WORK TASK: Where the data below begins, start duplicating lines exactly, and finish with the line containing "конфиденциальности и персональных данных"; add nothing else. Leave the pictures out.

EXTRACTED RECORDS:

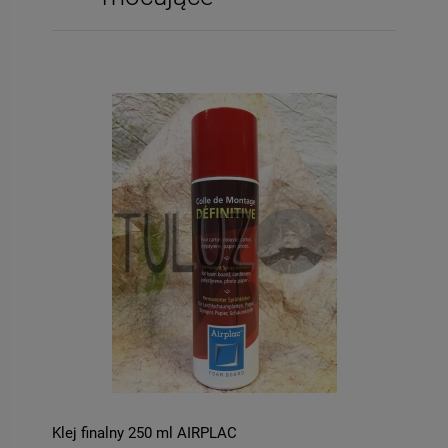
-
50
%
-
63
059-bis Decomania
ITD Collection papier
Classica 30 X 42
ryżowy A4 kwiaty
kod.prod.R0122
4,90 zł
3,00 zł
Cena regularna:
Cena regularna:
9,80 zł
8,00 zł
Najniższa cena:
Najniższa cena:
9,80 zł
3,00 zł
Klej finalny 250 ml AIRPLAC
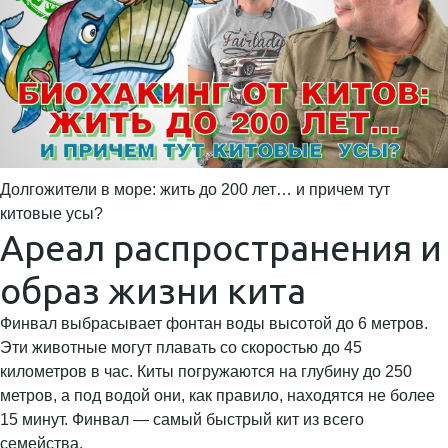
Долгожители в море: жить до 200 лет… и причем тут
китовые усы?
Ареал распространения и
образ жизни кита
Финвал выбрасывает фонтан воды высотой до 6 метров.
Эти животные могут плавать со скоростью до 45
километров в час. Киты погружаются на глубину до 250
метров, а под водой они, как правило, находятся не более
15 минут. Финвал — самый быстрый кит из всего
семейства.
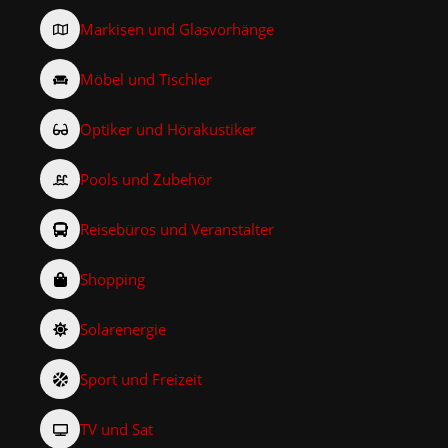
Markisen und Glasvorhänge
Möbel und Tischler
Optiker und Hörakustiker
Pools und Zubehör
Reisebüros und Veranstalter
Shopping
Solarenergie
Sport und Freizeit
TV und Sat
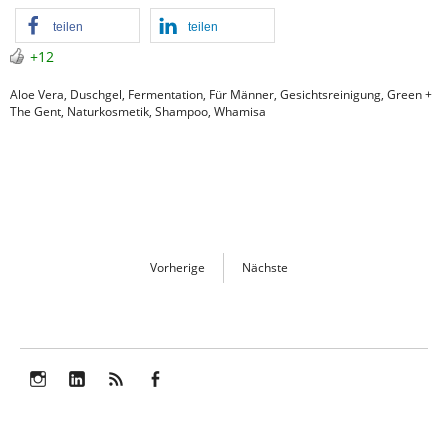
teilen
teilen
+12
Aloe Vera
,
Duschgel
,
Fermentation
,
Für Männer
,
Gesichtsreinigung
,
Green +
The Gent
,
Naturkosmetik
,
Shampoo
,
Whamisa
Vorherige
Nächste
Instagram
LinkedIn
Feed
Facebook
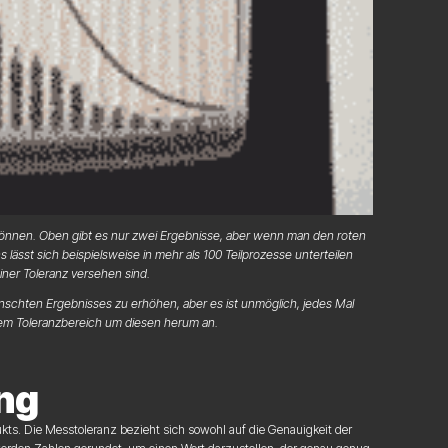
können. Oben gibt es nur zwei Ergebnisse, aber wenn man den roten
s lässt sich beispielsweise in mehr als 100 Teilprozesse unterteilen
iner Toleranz versehen sind.
schten Ergebnisses zu erhöhen, aber es ist unmöglich, jedes Mal
inem Toleranzbereich um diesen herum an.
ng
ukts. Die Messtoleranz bezieht sich sowohl auf die Genauigkeit der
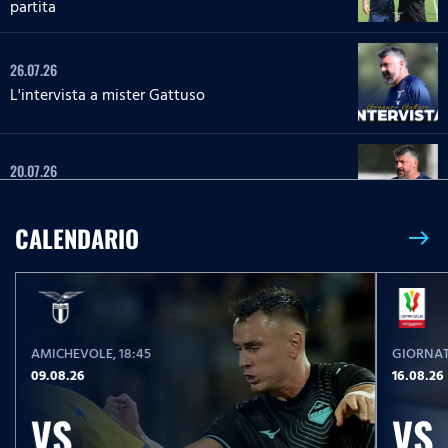
partita
26.07.26
L'intervista a mister Gattuso
20.07.26
L'intervista a mister Gattuso
CALENDARIO
east
23.05.26
Serie A Enilive | Lazio-Pisa, le parole post partita
AMICHEVOLE
, 18:45
GIORNAT
23.05.26
09.08.26
16.08.26
Serie A Enilive | Lazio-Pisa, la conferenza stampa
post partita
VS
VS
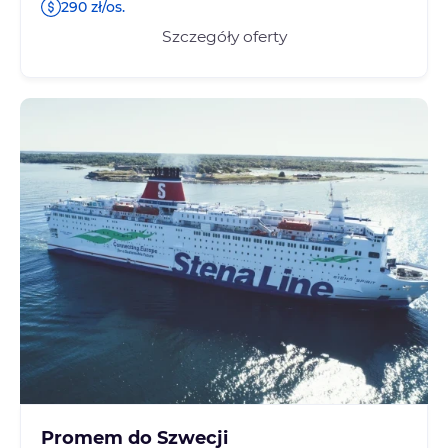
290 zł/os.
Szczegóły oferty
Promem do Szwecji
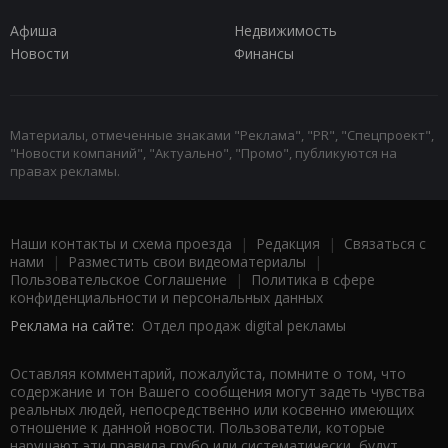
Афиша
Недвижимость
Новости
Финансы
Материалы, отмеченные знаками "Реклама", "PR", "Спецпроект",
"Новости компаний", "Актуально", "Промо", публикуются на
правах рекламы.
Наши контакты и схема проезда
|
Редакция
|
Связаться с
нами
|
Разместить свои видеоматериалы
|
Пользовательское Соглашение
|
Политика в сфере
конфиденциальности и персональных данных
Реклама на сайте:
Отдел продаж digital рекламы
Оставляя комментарий, пожалуйста, помните о том, что
содержание и тон Вашего сообщения могут задеть чувства
реальных людей, непосредственно или косвенно имеющих
отношение к данной новости. Пользователи, которые
нарушают эти правила грубо или систематически, будут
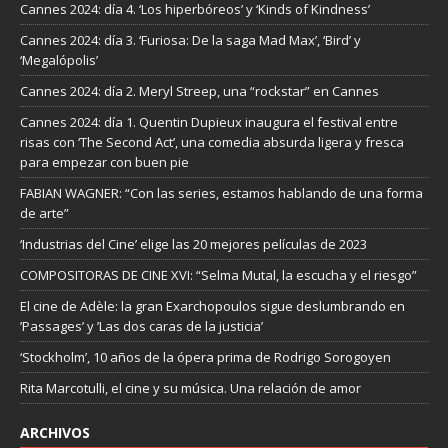
Cannes 2024: día 4. ‘Los hiperbóreos’ y ‘Kinds of Kindness’
Cannes 2024: día 3. ‘Furiosa: De la saga Mad Max’, ‘Bird’ y
‘Megalópolis’
Cannes 2024: día 2. Meryl Streep, una “rockstar” en Cannes
Cannes 2024: día 1. Quentin Dupieux inaugura el festival entre
risas con ‘The Second Act’, una comedia absurda ligera y fresca
para empezar con buen pie
FABIAN WAGNER: “Con las series, estamos hablando de una forma
de arte”
‘Industrias del Cine’ elige las 20 mejores películas de 2023
COMPOSITORAS DE CINE XVI: “Selma Mutal, la escucha y el riesgo”
El cine de Adèle: la gran Exarchopoulos sigue deslumbrando en
’Passages’ y ’Las dos caras de la justicia’
‘Stockholm’, 10 años de la ópera prima de Rodrigo Sorogoyen
Rita Marcotulli, el cine y su música. Una relación de amor
ARCHIVOS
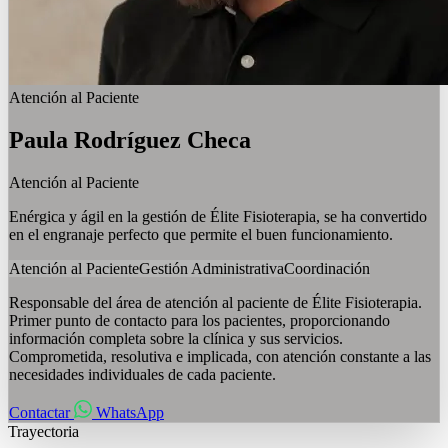
Atención al Paciente
Paula
Rodríguez Checa
Atención al Paciente
Enérgica y ágil en la gestión de Élite Fisioterapia, se ha convertido
en el engranaje perfecto que permite el buen funcionamiento.
Atención al Paciente
Gestión Administrativa
Coordinación
Responsable del área de atención al paciente de Élite Fisioterapia.
Primer punto de contacto para los pacientes, proporcionando
información completa sobre la clínica y sus servicios.
Comprometida, resolutiva e implicada, con atención constante a las
necesidades individuales de cada paciente.
Contactar
WhatsApp
Trayectoria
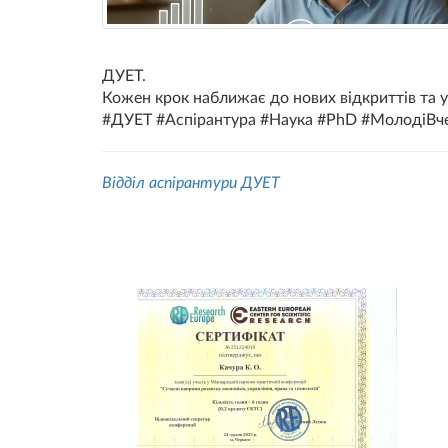
ДУЕТ.
Кожен крок наближає до нових відкриттів та у
#ДУЕТ #Аспірантура #Наука #PhD #МолодіВче
Відділ аспірантури ДУЕТ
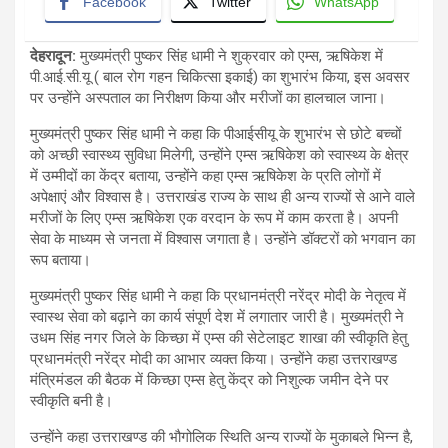
Facebook
Twitter
WhatsApp
देहरादून
:
मुख्यमंत्री पुष्कर सिंह धामी ने शुक्रवार को एम्स, ऋषिकेश में
पी.आई.सी.यू ( बाल रोग गहन चिकित्सा इकाई) का शुभारंभ किया, इस अवसर
पर उन्होंने अस्पताल का निरीक्षण किया और मरीजों का हालचाल जाना।
मुख्यमंत्री पुष्कर सिंह धामी ने कहा कि पीआईसीयू के शुभारंभ से छोटे बच्चों
को अच्छी स्वास्थ्य सुविधा मिलेगी, उन्होंने एम्स ऋषिकेश को स्वास्थ्य के क्षेत्र
में उम्मीदों का केंद्र बताया, उन्होंने कहा एम्स ऋषिकेश के प्रति लोगों में
अपेक्षाएं और विश्वास है। उत्तराखंड राज्य के साथ ही अन्य राज्यों से आने वाले
मरीजों के लिए एम्स ऋषिकेश एक वरदान के रूप में काम करता है। अपनी
सेवा के माध्यम से जनता में विश्वास जगाता है। उन्होंने डॉक्टरों को भगवान का
रूप बताया।
मुख्यमंत्री पुष्कर सिंह धामी ने कहा कि प्रधानमंत्री नरेंद्र मोदी के नेतृत्व में
स्वास्थ सेवा को बढ़ाने का कार्य संपूर्ण देश में लगातार जारी है। मुख्यमंत्री ने
उधम सिंह नगर जिले के किच्छा में एम्स की सेटेलाइट शाखा की स्वीकृति हेतु
प्रधानमंत्री नरेंद्र मोदी का आभार व्यक्त किया। उन्होंने कहा उत्तराखण्ड
मंत्रिमंडल की बैठक में किच्छा एम्स हेतु केंद्र को निशुल्क जमीन देने पर
स्वीकृति बनी है।
उन्होंने कहा उत्तराखण्ड की भौगोलिक स्थिति अन्य राज्यों के मुकाबले भिन्न है,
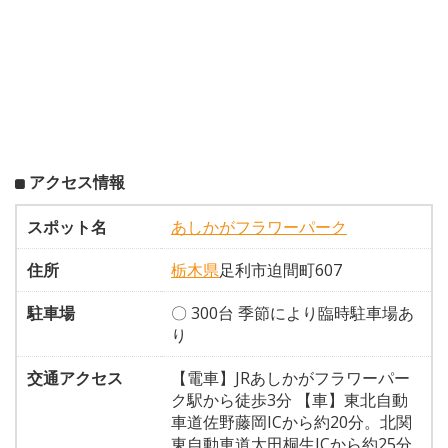
アクセス情報
スポット名
あしかがフラワーパーク
住所
栃木県
足利市迫間町607
駐車場
〇 300台 季節により臨時駐車場あ
り
交通アクセス
【電車】JRあしかがフラワーパー
ク駅から徒歩3分 【車】東北自動
車道佐野藤岡ICから約20分。北関
東自動車道太田桐生ICから約25分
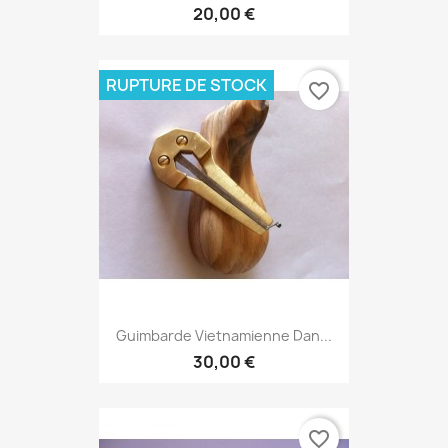
20,00 €
RUPTURE DE STOCK
favorite_border
Guimbarde Vietnamienne Dan...
30,00 €
favorite_border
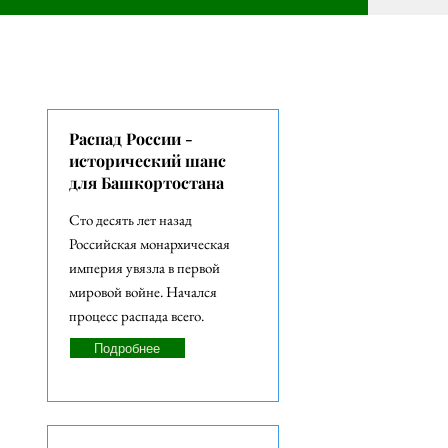
СТАТЬИ
Распад России -
исторический шанс
для Башкортостана
Сто десять лет назад
Российская монархическая
империя увязла в первой
мировой войне. Начался
процесс распада всего.
Подробнее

SOLUTION FOR THIS EXERCISE:
-
50
%
-
63
059-bis Decomania
ITD Collection papier
Classica 30 X 42
ryżowy A4 kwiaty
kod.prod.R0122
4,90 zł
3,00 zł
Cena regularna:
Cena regularna:
9,80 zł
8,00 zł
Najniższa cena:
Najniższa cena:
9,80 zł
3,00 zł
Klej finalny 250 ml AIRPLAC
Долгожители в море: жить до 200 лет… и причем тут
китовые усы?
Ареал распространения и
образ жизни кита
Финвал выбрасывает фонтан воды высотой до 6 метров.
Эти животные могут плавать со скоростью до 45
километров в час. Киты погружаются на глубину до 250
метров, а под водой они, как правило, находятся не более
15 минут. Финвал — самый быстрый кит из всего
семейства.
Markisen und Glasvorhänge
Möbel und Tischler
Optiker und Hörakustiker
Pools und Zubehör
Reisebüros und Veranstalter
Shopping
Solarenergie
Sport und Freizeit
TV und Sat
teilen
teilen
+12
Aloe Vera
,
Duschgel
,
Fermentation
,
Für Männer
,
Gesichtsreinigung
,
Green +
The Gent
,
Naturkosmetik
,
Shampoo
,
Whamisa
Vorherige
Nächste
Instagram
LinkedIn
Feed
Facebook
können. Oben gibt es nur zwei Ergebnisse, aber wenn man den roten
s lässt sich beispielsweise in mehr als 100 Teilprozesse unterteilen
iner Toleranz versehen sind.
schten Ergebnisses zu erhöhen, aber es ist unmöglich, jedes Mal
inem Toleranzbereich um diesen herum an.
ng
ukts. Die Messtoleranz bezieht sich sowohl auf die Genauigkeit der
partita
26.07.26
L'intervista a mister Gattuso
20.07.26
L'intervista a mister Gattuso
CALENDARIO
east
23.05.26
Serie A Enilive | Lazio-Pisa, le parole post partita
AMICHEVOLE
, 18:45
GIORNAT
23.05.26
09.08.26
16.08.26
Serie A Enilive | Lazio-Pisa, la conferenza stampa
post partita
VS
VS
290 zł/os.
Szczegóły oferty
Promem do Szwecji
Афиша
Недвижимость
Новости
Финансы
Материалы, отмеченные знаками "Реклама", "PR", "Спецпроект",
"Новости компаний", "Актуально", "Промо", публикуются на
правах рекламы.
Наши контакты и схема проезда
|
Редакция
|
Связаться с
нами
|
Разместить свои видеоматериалы
|
Пользовательское Соглашение
|
Политика в сфере
конфиденциальности и персональных данных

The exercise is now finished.